Sens. Josh Hawley and Richard Blumenthal speak before a Senate Judiciary subcommittee hearing on artificial intelligence at the Capitol on July 25, 2023.Graeme Sloan / Sipa USA via AP file
The effort to ban AI chatbots for minors is picking up steam in Congress.
On Thursday, the Senate Judiciary Committee unanimously voted to advance a bill from Sens. Josh Hawley, R-Mo., and Richard Blumenthal, D-Conn., that would require AI companies to implement an age-verification process and ban them from providing AI companions to minors, according to a summary of the legislation, dubbed the Guidelines for User Age-verification and Responsible Dialogue Act, or GUARD Act.
The legislation would also mandate that AI companions disclose their nonhuman status and lack of professional credentials for all users at regular intervals. It would also introduce criminal penalties for companies that design, develop or make available AI companions that solicit or induce sexually explicit conduct from minors or encourage suicide.
"No amount of profit justifies the DESTRUCTION of our children," Hawley, who has taken a skeptical view of tech, posted on X. "Time to bring this bill to the Senate floor."
Additionally on Thursday, Reps. Blake Moore, R-Utah, and Valerie Foushee, D-N.C., introduced a companion bill in the House.

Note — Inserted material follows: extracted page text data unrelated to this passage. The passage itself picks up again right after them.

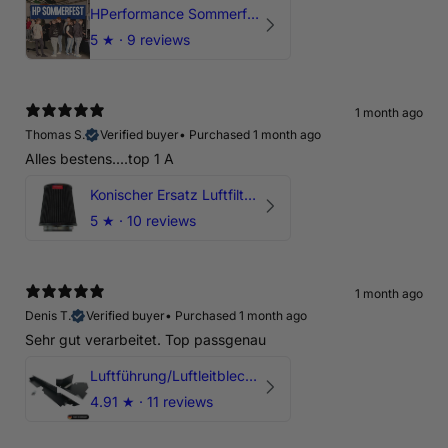
HPerformance Sommerfest 2026
5
★ ·
9 reviews
1 month ago
Thomas S.
Verified buyer
•
Purchased 1 month ago
Alles bestens....top 1 A
Konischer Ersatz Luftfilter Pilz - 4" & 5" Offene Ansaugung
5
★ ·
10 reviews
1 month ago
Denis T.
Verified buyer
•
Purchased 1 month ago
Sehr gut verarbeitet. Top passgenau
Luftführung/Luftleitblech 5" 125mm offene Ansaugung HPerformance
4.91
★ ·
11 reviews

In separate statements, Moore said, "Parents and policymakers alike need to ground our children's development in real-world interactions rather than push them further into the unaccountable black hole of frontier technology," while Foushee said AI chatbots "continue to put the lives and mental health of children at risk, and it is critical for Congress to act immediately."

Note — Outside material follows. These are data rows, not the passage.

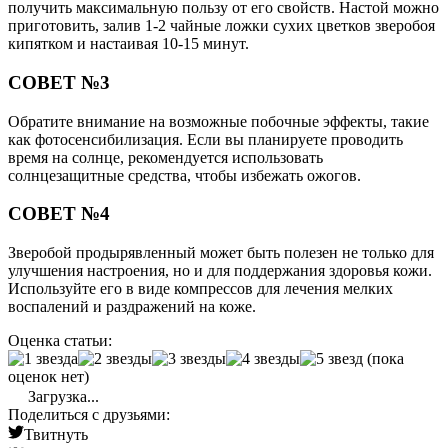
получить максимальную пользу от его свойств. Настой можно
приготовить, залив 1-2 чайные ложки сухих цветков зверобоя
кипятком и настаивая 10-15 минут.
СОВЕТ №3
Обратите внимание на возможные побочные эффекты, такие
как фотосенсибилизация. Если вы планируете проводить
время на солнце, рекомендуется использовать
солнцезащитные средства, чтобы избежать ожогов.
СОВЕТ №4
Зверобой продырявленный может быть полезен не только для
улучшения настроения, но и для поддержания здоровья кожи.
Используйте его в виде компрессов для лечения мелких
воспалений и раздражений на коже.
Оценка статьи:
(пока
оценок нет)
Загрузка...
Поделиться с друзьями:
Твитнуть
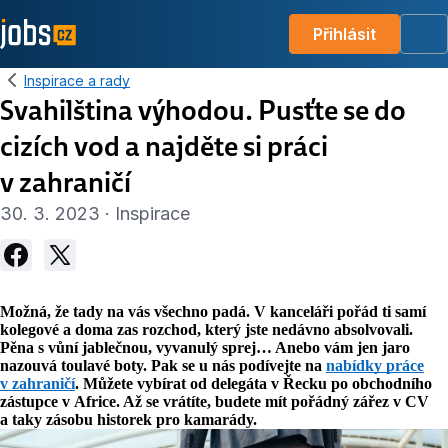
Přihlásit
Me
Inspirace a rady
Svahilština výhodou. Pusťte se do
cizích vod a najděte si práci
v zahraničí
30. 3. 2023 · Inspirace
Možná, že tady na vás všechno padá. V kanceláři pořád ti samí
kolegové a doma zas rozchod, který jste nedávno absolvovali.
Pěna s vůní jablečnou, vyvanulý sprej… Anebo vám jen jaro
nazouvá toulavé boty. Pak se u nás podívejte na
nabídky práce
v zahraničí
. Můžete vybírat od delegáta v Řecku po obchodního
zástupce v Africe. Až se vrátíte, budete mít pořádný zářez v CV
a taky zásobu historek pro kamarády.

The bills followed complaints from parents who blamed the AI companions for pushing their children into sexual conversations and even suicide.

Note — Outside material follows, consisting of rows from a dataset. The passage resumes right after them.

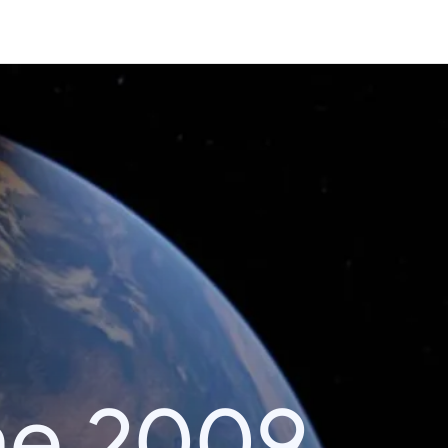
he 2009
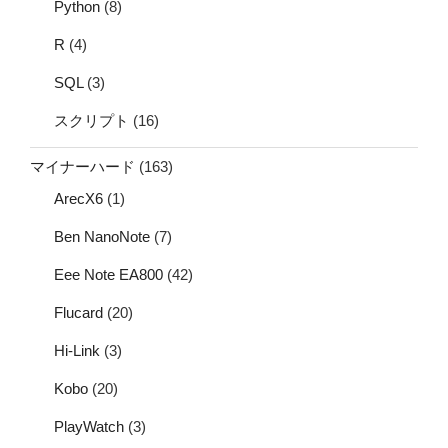
Python
(8)
R
(4)
SQL
(3)
スクリプト
(16)
マイナーハード
(163)
ArecX6
(1)
Ben NanoNote
(7)
Eee Note EA800
(42)
Flucard
(20)
Hi-Link
(3)
Kobo
(20)
PlayWatch
(3)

ChatGPT, Google Gemini, xAI's Grok, Meta AI and Character.AI all allow kids as young as 13 years old to use their services, according to their terms of service.
The effort has faced criticism from privacy advocates who see age-verification mandates as invasive and a barrier to free expression online, while some tech companies have argued that their online services are protected speech under the First Amendment.
The legislation comes as AI chatbots proliferate on the internet, whether from chatbot-focused programs such as ChatGPT or on social media sites that are adding interactive AI features. But teenagers' use of AI chatbots has drawn scrutiny, with particular focus on self-harm. AI companies have said that their products include safeguards and that they are continually working to improve them.